Son souffle, d’abord coupé, retrouva peu à peu, péniblement, ses poumons brûlants. Dès qu’elle put de nouveau respirer, elle dit : « Tout va bien ? »
Pas de réponse. Il était couché en travers de la piste, la tête à moitié enfouie sous la neige. Au-delà, les traces de ski s’arrêtaient.
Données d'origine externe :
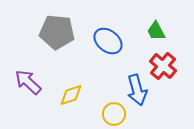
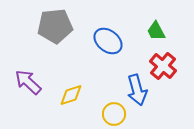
gray pentagon: moved 2 px left, 6 px up; rotated 12 degrees counterclockwise
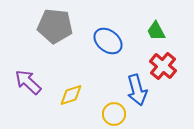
gray pentagon: rotated 12 degrees clockwise
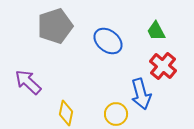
gray pentagon: rotated 24 degrees counterclockwise
blue arrow: moved 4 px right, 4 px down
yellow diamond: moved 5 px left, 18 px down; rotated 60 degrees counterclockwise
yellow circle: moved 2 px right
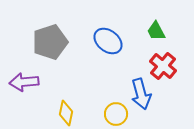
gray pentagon: moved 5 px left, 16 px down
purple arrow: moved 4 px left; rotated 48 degrees counterclockwise
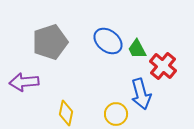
green trapezoid: moved 19 px left, 18 px down
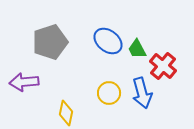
blue arrow: moved 1 px right, 1 px up
yellow circle: moved 7 px left, 21 px up
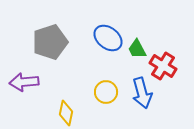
blue ellipse: moved 3 px up
red cross: rotated 8 degrees counterclockwise
yellow circle: moved 3 px left, 1 px up
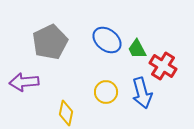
blue ellipse: moved 1 px left, 2 px down
gray pentagon: rotated 8 degrees counterclockwise
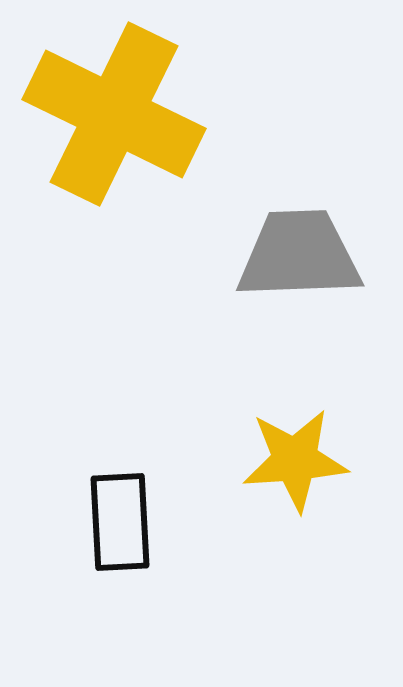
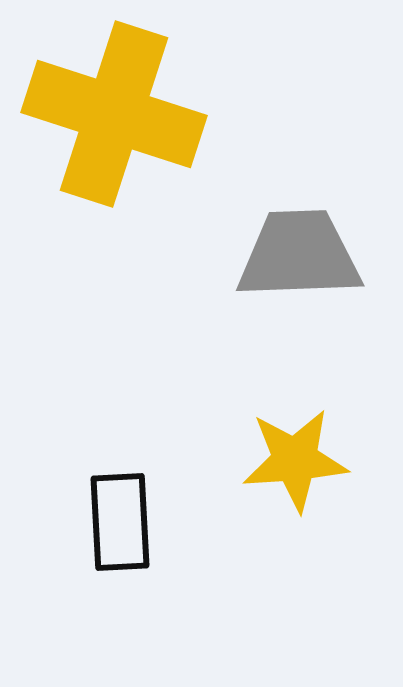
yellow cross: rotated 8 degrees counterclockwise
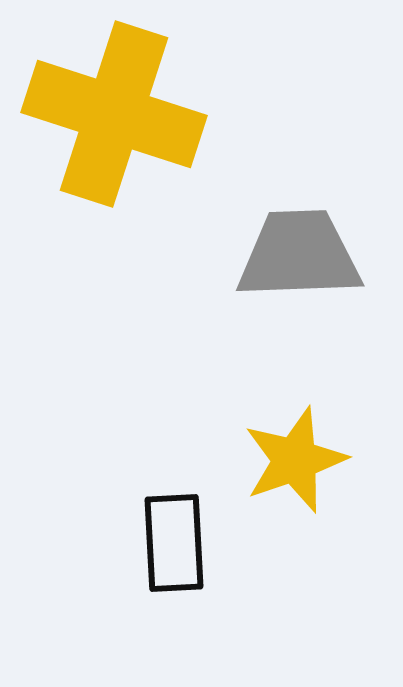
yellow star: rotated 15 degrees counterclockwise
black rectangle: moved 54 px right, 21 px down
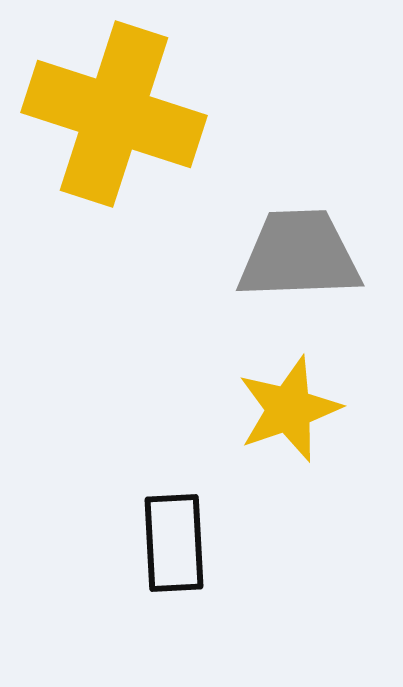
yellow star: moved 6 px left, 51 px up
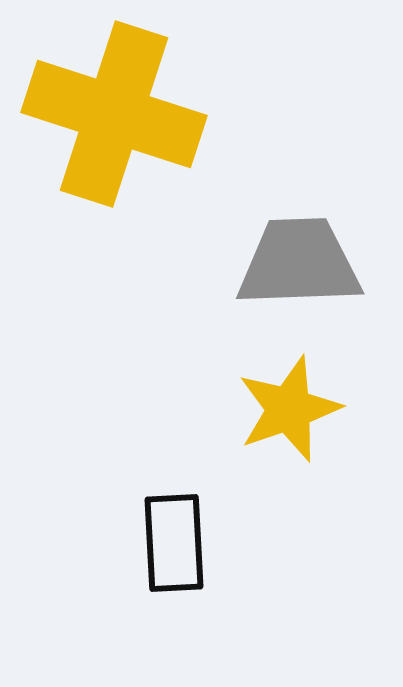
gray trapezoid: moved 8 px down
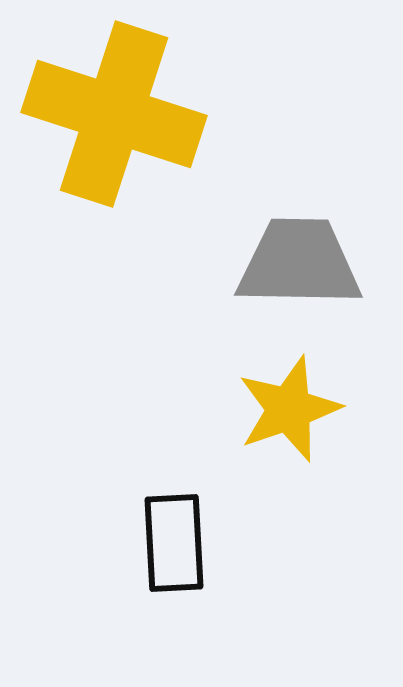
gray trapezoid: rotated 3 degrees clockwise
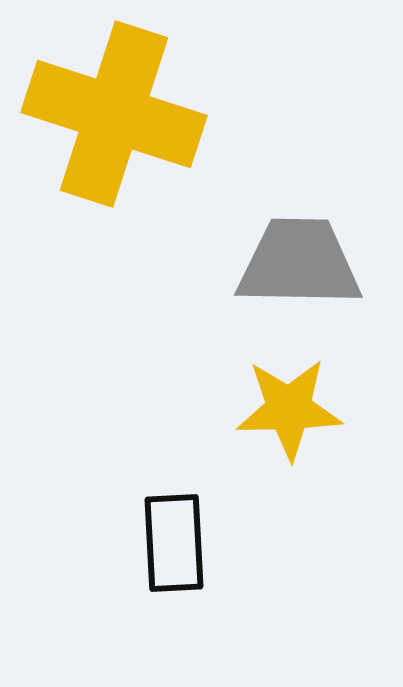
yellow star: rotated 18 degrees clockwise
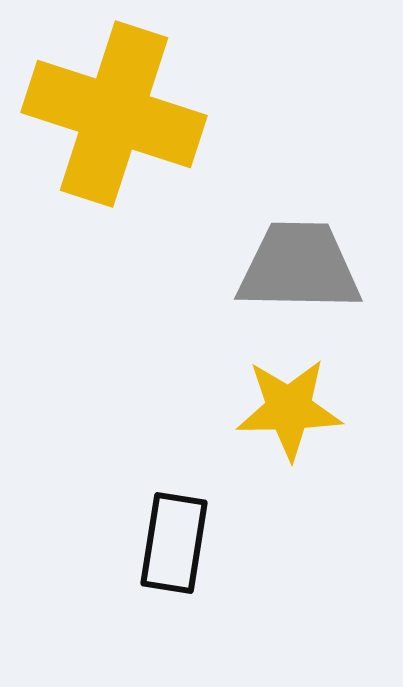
gray trapezoid: moved 4 px down
black rectangle: rotated 12 degrees clockwise
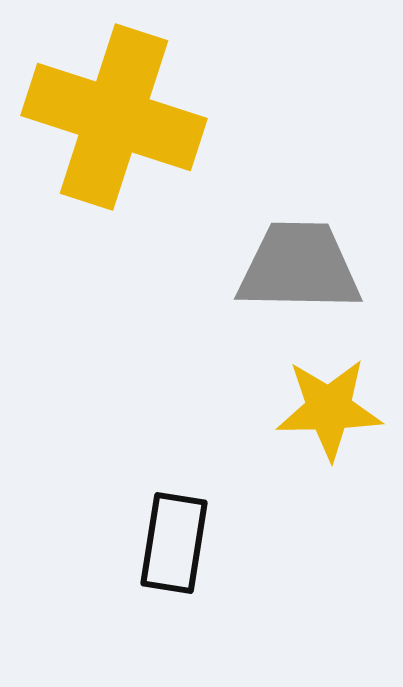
yellow cross: moved 3 px down
yellow star: moved 40 px right
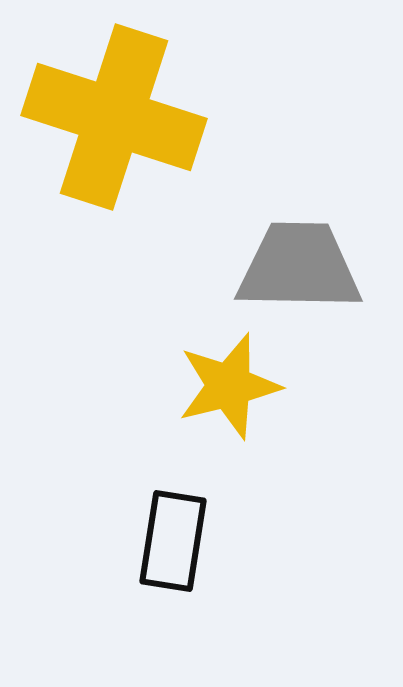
yellow star: moved 100 px left, 23 px up; rotated 13 degrees counterclockwise
black rectangle: moved 1 px left, 2 px up
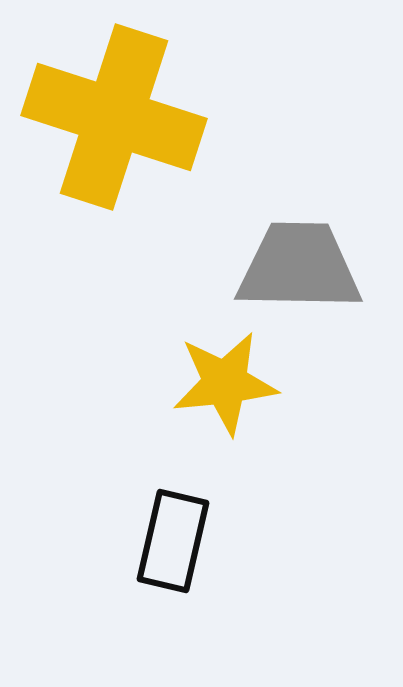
yellow star: moved 4 px left, 3 px up; rotated 8 degrees clockwise
black rectangle: rotated 4 degrees clockwise
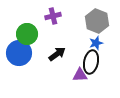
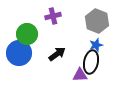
blue star: moved 2 px down
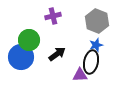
green circle: moved 2 px right, 6 px down
blue circle: moved 2 px right, 4 px down
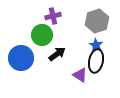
gray hexagon: rotated 20 degrees clockwise
green circle: moved 13 px right, 5 px up
blue star: rotated 24 degrees counterclockwise
blue circle: moved 1 px down
black ellipse: moved 5 px right, 1 px up
purple triangle: rotated 35 degrees clockwise
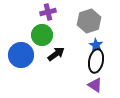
purple cross: moved 5 px left, 4 px up
gray hexagon: moved 8 px left
black arrow: moved 1 px left
blue circle: moved 3 px up
purple triangle: moved 15 px right, 10 px down
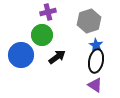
black arrow: moved 1 px right, 3 px down
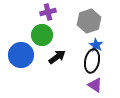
black ellipse: moved 4 px left
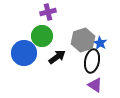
gray hexagon: moved 6 px left, 19 px down
green circle: moved 1 px down
blue star: moved 4 px right, 2 px up
blue circle: moved 3 px right, 2 px up
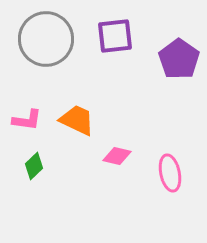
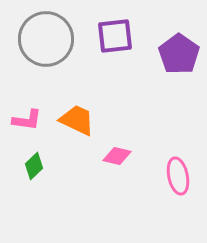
purple pentagon: moved 5 px up
pink ellipse: moved 8 px right, 3 px down
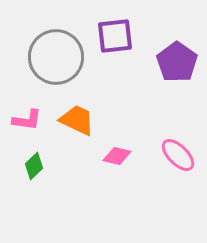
gray circle: moved 10 px right, 18 px down
purple pentagon: moved 2 px left, 8 px down
pink ellipse: moved 21 px up; rotated 33 degrees counterclockwise
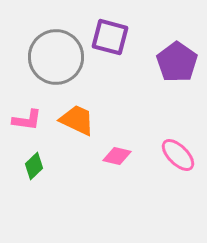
purple square: moved 5 px left, 1 px down; rotated 21 degrees clockwise
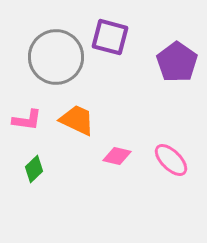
pink ellipse: moved 7 px left, 5 px down
green diamond: moved 3 px down
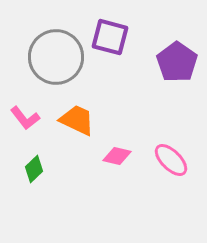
pink L-shape: moved 2 px left, 2 px up; rotated 44 degrees clockwise
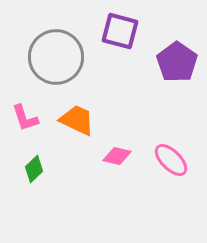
purple square: moved 10 px right, 6 px up
pink L-shape: rotated 20 degrees clockwise
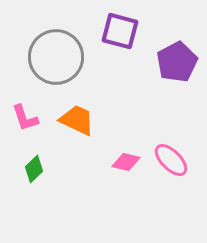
purple pentagon: rotated 9 degrees clockwise
pink diamond: moved 9 px right, 6 px down
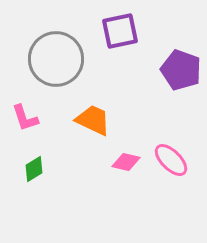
purple square: rotated 27 degrees counterclockwise
gray circle: moved 2 px down
purple pentagon: moved 4 px right, 8 px down; rotated 24 degrees counterclockwise
orange trapezoid: moved 16 px right
green diamond: rotated 12 degrees clockwise
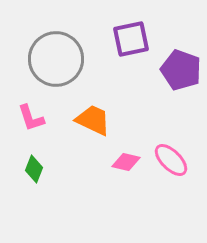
purple square: moved 11 px right, 8 px down
pink L-shape: moved 6 px right
green diamond: rotated 36 degrees counterclockwise
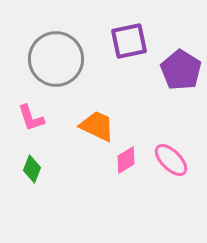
purple square: moved 2 px left, 2 px down
purple pentagon: rotated 12 degrees clockwise
orange trapezoid: moved 4 px right, 6 px down
pink diamond: moved 2 px up; rotated 44 degrees counterclockwise
green diamond: moved 2 px left
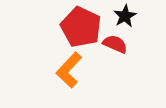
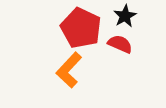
red pentagon: moved 1 px down
red semicircle: moved 5 px right
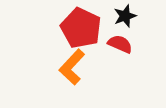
black star: rotated 10 degrees clockwise
orange L-shape: moved 3 px right, 3 px up
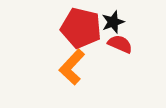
black star: moved 12 px left, 6 px down
red pentagon: rotated 12 degrees counterclockwise
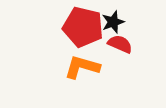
red pentagon: moved 2 px right, 1 px up
orange L-shape: moved 10 px right; rotated 63 degrees clockwise
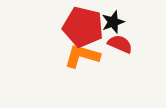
orange L-shape: moved 11 px up
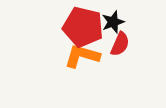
red semicircle: rotated 90 degrees clockwise
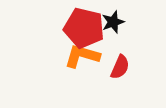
red pentagon: moved 1 px right, 1 px down
red semicircle: moved 23 px down
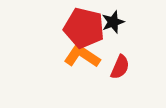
orange L-shape: rotated 18 degrees clockwise
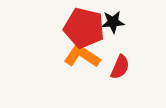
black star: rotated 15 degrees clockwise
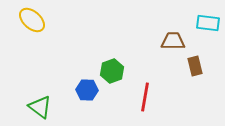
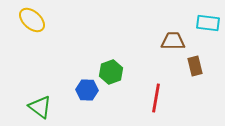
green hexagon: moved 1 px left, 1 px down
red line: moved 11 px right, 1 px down
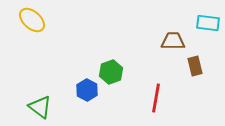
blue hexagon: rotated 25 degrees clockwise
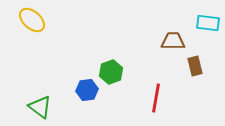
blue hexagon: rotated 25 degrees clockwise
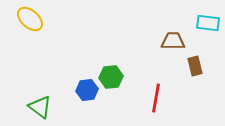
yellow ellipse: moved 2 px left, 1 px up
green hexagon: moved 5 px down; rotated 15 degrees clockwise
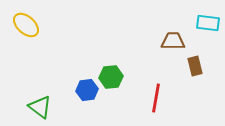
yellow ellipse: moved 4 px left, 6 px down
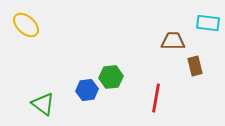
green triangle: moved 3 px right, 3 px up
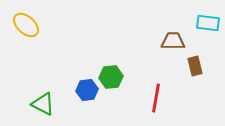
green triangle: rotated 10 degrees counterclockwise
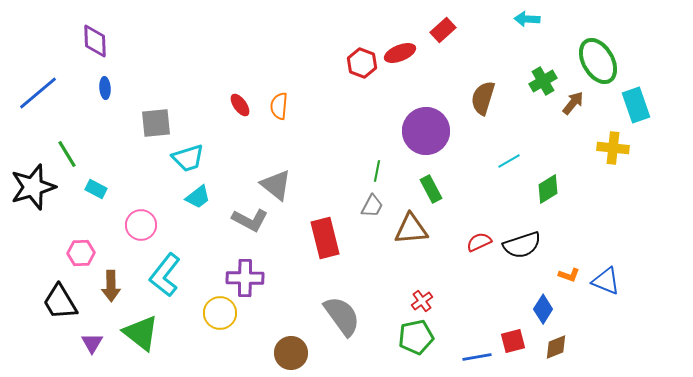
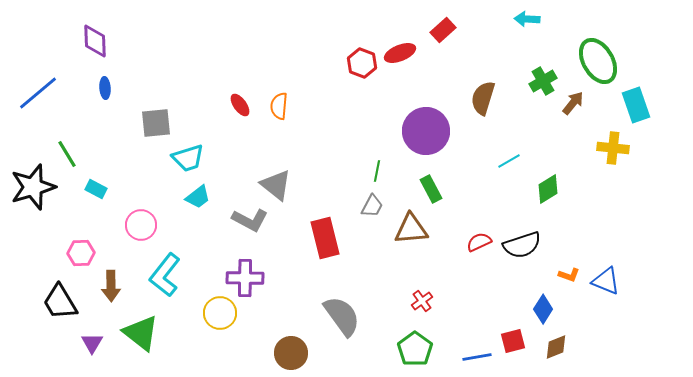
green pentagon at (416, 337): moved 1 px left, 12 px down; rotated 24 degrees counterclockwise
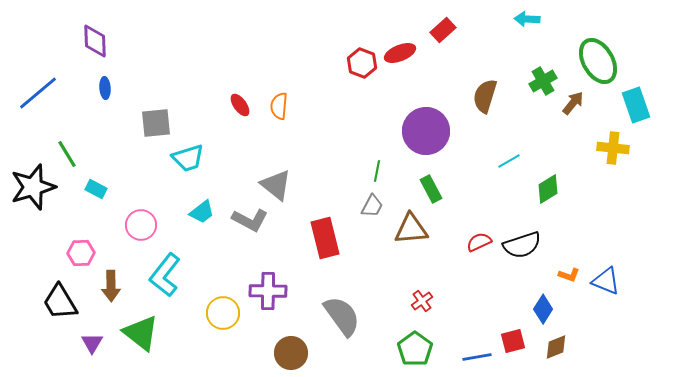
brown semicircle at (483, 98): moved 2 px right, 2 px up
cyan trapezoid at (198, 197): moved 4 px right, 15 px down
purple cross at (245, 278): moved 23 px right, 13 px down
yellow circle at (220, 313): moved 3 px right
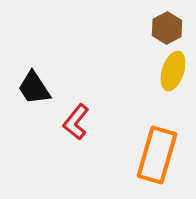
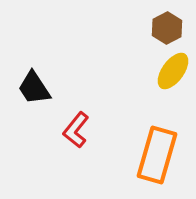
yellow ellipse: rotated 18 degrees clockwise
red L-shape: moved 8 px down
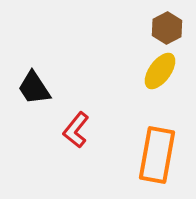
yellow ellipse: moved 13 px left
orange rectangle: rotated 6 degrees counterclockwise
Elle pensa d’abord qu’il avait eu un accident, puis elle vit ses skis méticuleusement posés contre un arbre, à la verticale.
Elle se releva et, d’un pas hésitant, contourna le corps pour voir sa tête. Il ne portait pas de bonnet. « Excusez-moi, dit-elle, plus fort cette fois. Ça va ? » Elle pensa qu’il avait peut-être perdu connaissance après une crise cardiaque ou une attaque. Il gisait sur le flanc, les genoux repliés, les yeux fermés, un bras au-dessus de la tête. « Monsieur* ? Ça va* ? »
Elle s’agenouilla pour lui prendre le pouls ; c’est alors qu’elle vit la corde autour de son cou. Une épaisse corde tressée qui passait sous lui, presque lovée sous son bras, dont une extrémité traînait sur une congère — non, était ensevelie dessous. Elle s’aperçut que, de l’autre côté, la branche à laquelle la corde était attachée avait craqué.